Suppose $A$ and $B$ are two square matrices so that $e^{At}=e^{Bt}$ for infinite (countable or uncountable) values of $t$ where $t$ is positive.
Do you think that $A$ has to be equal to $B$?
Thanks, Trung Dung.
Maybe I do not state clearly or correctly.

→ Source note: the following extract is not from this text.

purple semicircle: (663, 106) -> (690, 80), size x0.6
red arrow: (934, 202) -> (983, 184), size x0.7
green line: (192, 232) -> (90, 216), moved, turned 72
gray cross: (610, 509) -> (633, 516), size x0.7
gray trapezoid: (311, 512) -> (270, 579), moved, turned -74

I mean that the equality holds for all $t\in (0, T)$ where $T>0$ or $T=+\infty$, i.e. for uncountable $t$. In this case I think some of the counter-examples above do not work because it is correct for countable $t$.
On
No. Let $A$ be the null matrix and let $B=2\pi i\operatorname{Id}$. Then$$(\forall t\in\mathbb{Z}):e^{tA}=e^{tB}.$$
On
$\textbf{Proposition 1.}$ Let $(t_k)$ be a positive sequence that converges to $l$ s.t., for every $k$, $t_k\not= l$.
If, (*) for every $k$, $e^{t_kA}=e^{t_kB}$, then $A=B$.

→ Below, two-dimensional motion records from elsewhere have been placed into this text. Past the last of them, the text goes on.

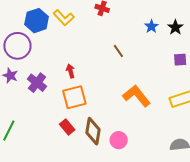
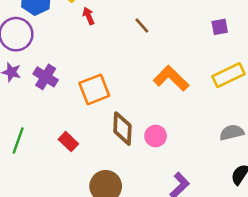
red arrow: (70, 71) -> (89, 16), moved
red rectangle: (67, 127) -> (68, 142), moved

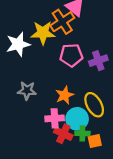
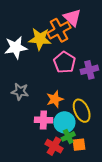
pink pentagon: (71, 55) -> (64, 62), turned 30
green cross: (82, 133) -> (68, 136), turned -32
red cross: (63, 134) -> (54, 146), moved

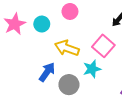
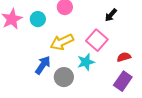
yellow arrow: (67, 48) -> (62, 42), turned -45

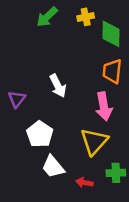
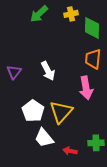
purple triangle: (17, 99) -> (14, 72), moved
yellow triangle: (94, 141) -> (61, 112), moved

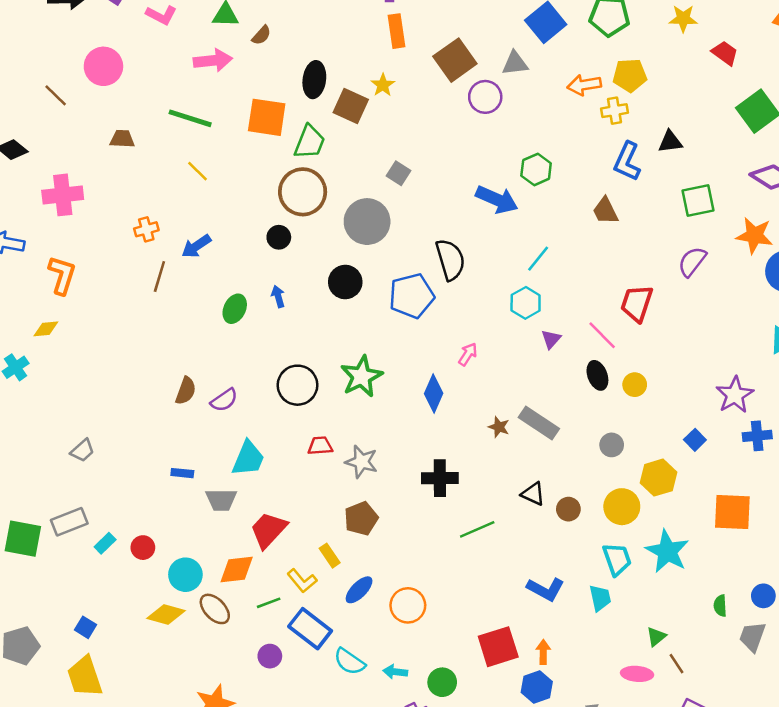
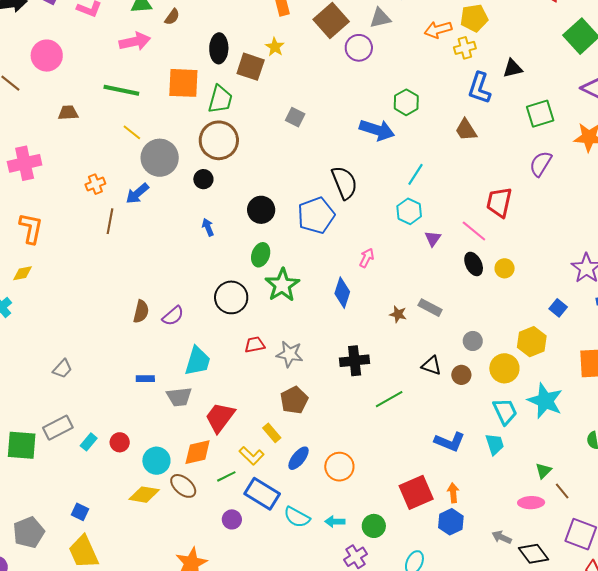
gray circle: (367, 222) -> (160, 158), moved
green ellipse: (235, 309) -> (261, 255), moved
gray rectangle: (539, 423) -> (430, 308), size x0.7
gray circle: (612, 445) -> (473, 341), moved

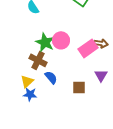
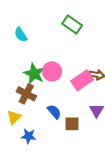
blue semicircle: (51, 77) -> (54, 112), moved
blue star: (30, 94) -> (29, 136), moved

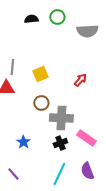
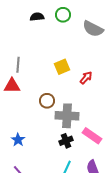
gray semicircle: (87, 31) -> (93, 29), turned 30
yellow square: (40, 74) -> (62, 67), moved
blue star: (23, 142) -> (18, 140), moved

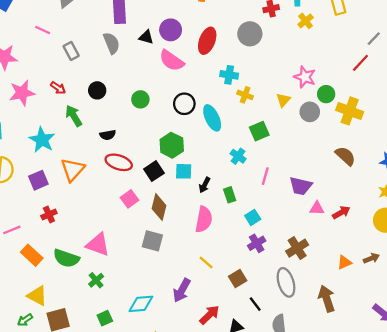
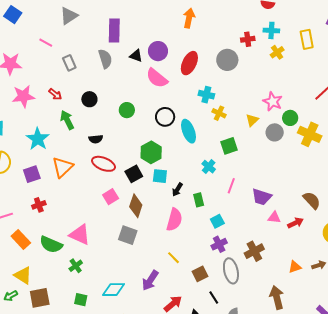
brown semicircle: (345, 156) -> (312, 200), moved
gray ellipse: (286, 282) -> (231, 271), moved
green square: (105, 318) -> (81, 300), turned 32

$\textbf{Proof.}$ There is $k$ s.t. $t_kA$ is $2i\pi$ congruence free (for every $\lambda,\mu\in spectrum(A)$, $t_k(\lambda-\mu)\notin 2i\pi\mathbb{Z}^*$). From a result by Hille, $t_kA,t_kB$ commute, that implies $AB=BA$.
In the sequel, we may assume that $A=\lambda I+N$ where $N$ is nilpotent and (*). Let $\mu\in spectrum(B)$; then, for every $k$, $e^{t_k\mu}=e^{t_k\lambda}$, that is $t_k(\lambda-\mu)\in 2i\pi\mathbb{Z}$; thus $\lambda=\mu$ and $B=\lambda I+M$ where $M$ is nilpotent and $e^{t_kM}=e^{t_kN}$. Note that the exponential map is injective on the nilpotent matrices; then $t_kM=t_kN$ and $A=B$. $\square$
EDIT. In the same way as above, we can prove that follows.

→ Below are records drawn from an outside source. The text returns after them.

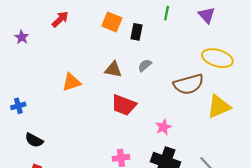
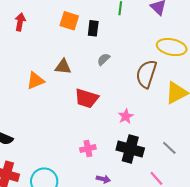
red arrow: (60, 19) -> (20, 22), turned -30
brown triangle: (113, 69) -> (63, 67), moved
brown semicircle: (189, 84) -> (146, 74), turned 128

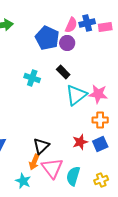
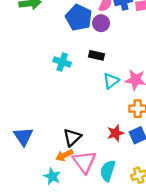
black rectangle: (63, 72) -> (97, 55), turned -32
cyan triangle: (76, 95) -> (111, 81), size x0.7
orange arrow: (34, 162) -> (64, 155), turned 42

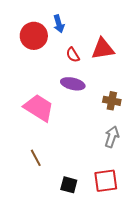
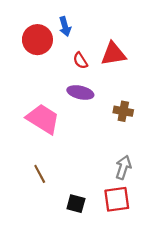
gray arrow: (112, 137) -> (123, 167), moved

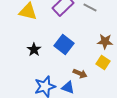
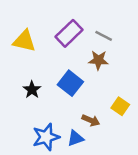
brown star: (105, 42) -> (98, 60), moved
blue triangle: (68, 88) -> (75, 138), turned -40

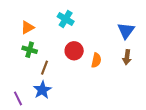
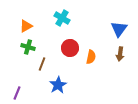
blue star: (42, 90) -> (58, 85), moved
purple line: (18, 98) -> (17, 93), turned 48

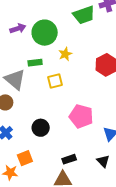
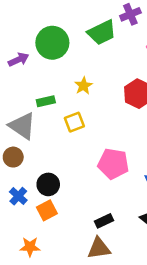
green circle: (45, 33) -> (52, 43), moved
black circle: (41, 128) -> (48, 184), moved
orange square: (25, 158) -> (47, 210), moved

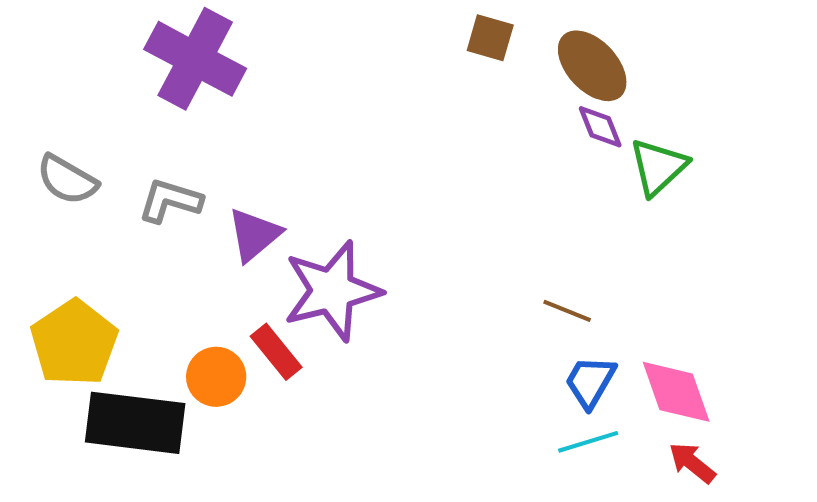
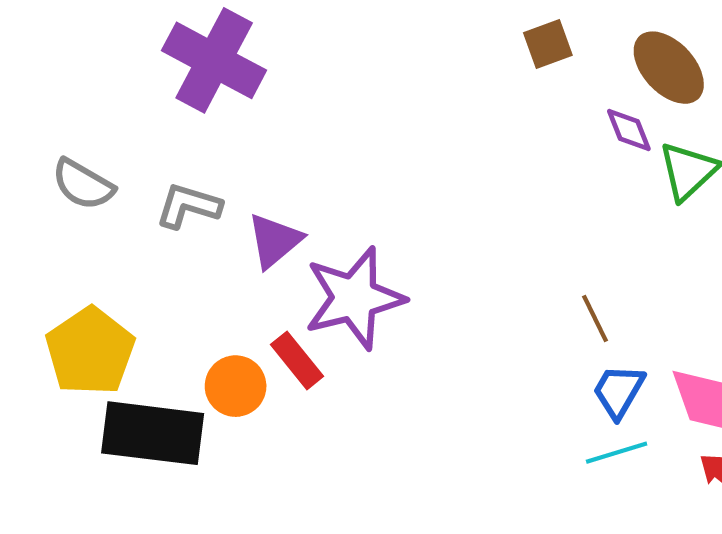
brown square: (490, 38) -> (548, 44), moved, turned -36
brown ellipse: (592, 66) -> (669, 68), moved
brown line: (567, 311) -> (595, 318), turned 42

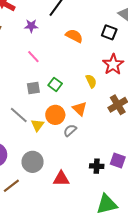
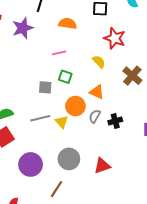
purple star: (31, 26) -> (23, 28), size x1.5
pink line: (33, 57) -> (59, 53), moved, turned -40
gray square: (33, 88) -> (45, 87), turned 32
gray line: (19, 115) -> (40, 118), turned -36
black cross: (97, 166) -> (115, 121), moved

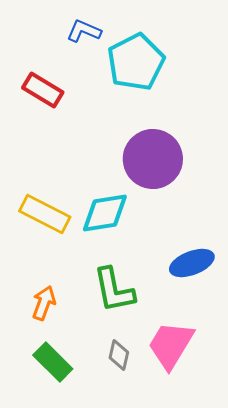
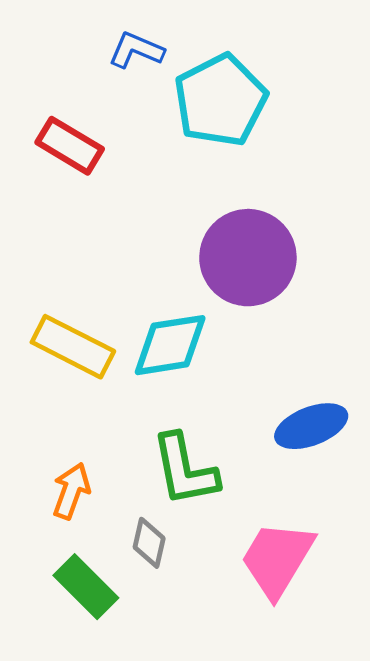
gray diamond: (119, 355) -> (149, 543), moved

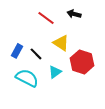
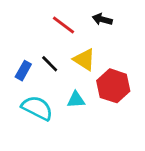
black line: (36, 54) -> (50, 64), moved
cyan triangle: (55, 72) -> (76, 100), turned 32

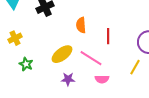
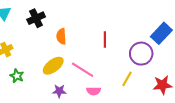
orange semicircle: (81, 25) -> (61, 36), moved
red line: (108, 36) -> (105, 39), moved

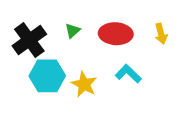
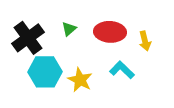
yellow arrow: (161, 34) -> (145, 41), moved

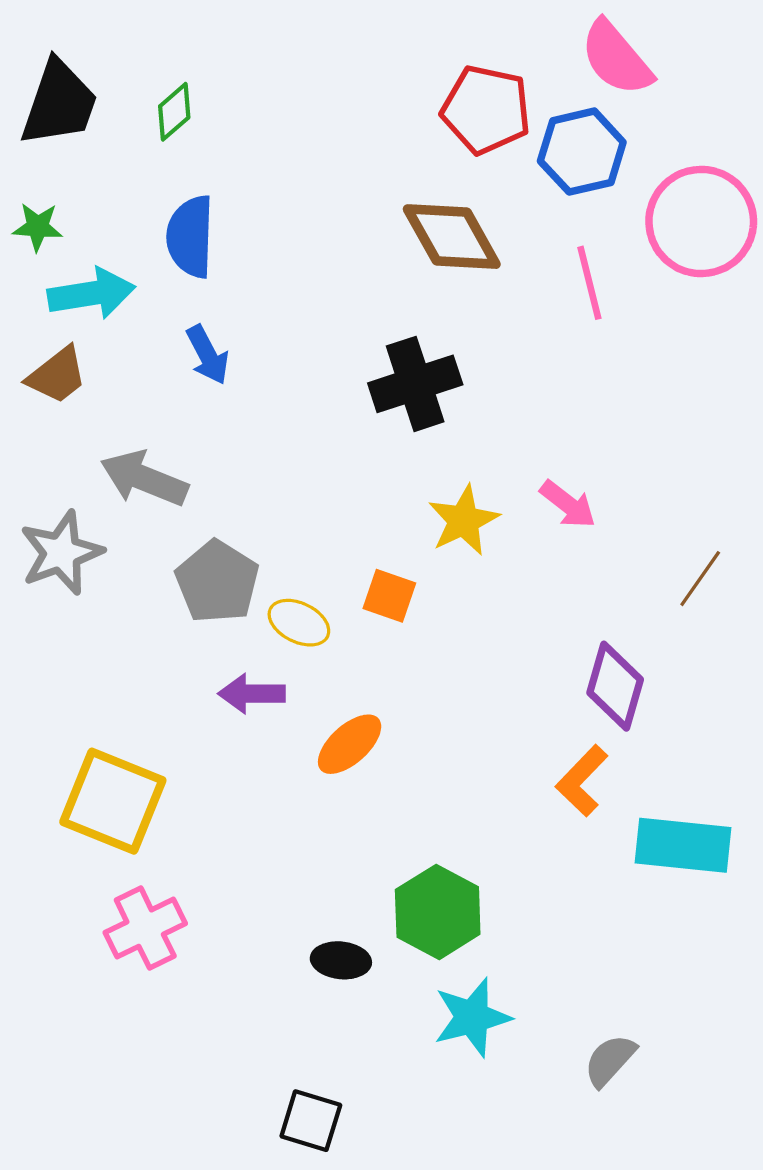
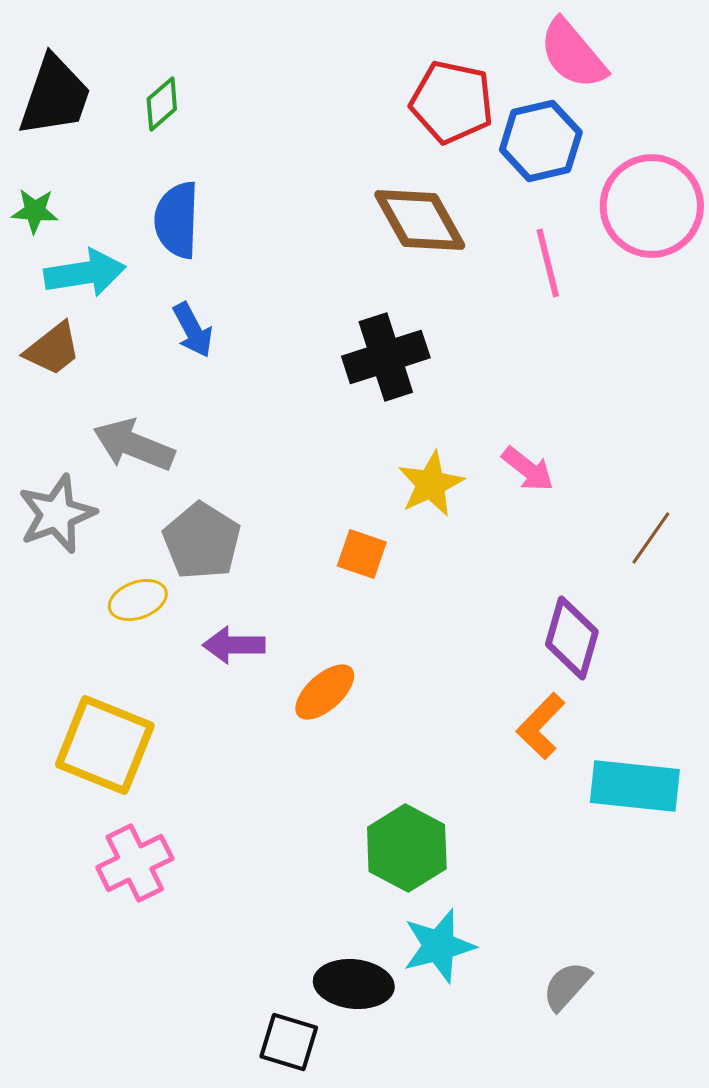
yellow ellipse: (299, 623) -> (138, 600), moved, turned -46
black ellipse: (341, 960) -> (354, 984), moved, size x1.4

$\textbf{Proposition 2.}$ Let $(t_k)$ be a generic real sequence; for instance, the $(t_k)$ are iid and each follows the normal law $N(0,1)$.
If, (*) for every $k$, $e^{t_kA}=e^{t_kB}$, then $A=B$ with probability $1$.
In other words, that the OP says is true except if we make an ad-hoc sequence so that it does not work.
On
Note that $t\mapsto e^{tA}-e^{tB}$ is a matrix of power series $c_{ij}(t)=\sum_{l=0}^\infty c_{ij}^l t^{(l)}$ with $\infty$ as its radius of convergence. By Identity theorem for power series these series are identical zero if the set $N=\{t\,\vert \,c_{ij}(t)=0\}$ has a limit point.
Thus all $c_{ij}^{(l)}=0$ provided for instance that $c_{ij}(\frac1n)=0$ for all $n\in\mathbb{N}$. But then $A-B=0$ since $A-B=(c_{ij}^{(1)})_{1\leq i,j\leq n}$.
Take $A=\pmatrix{0&1\\-1&0}$. Then $\exp(tA)=I$ for $t=2n\pi$ ($n$ integer). That is $\exp(tA)=\exp(tB)$ infinitely often for $B$ the zero matrix.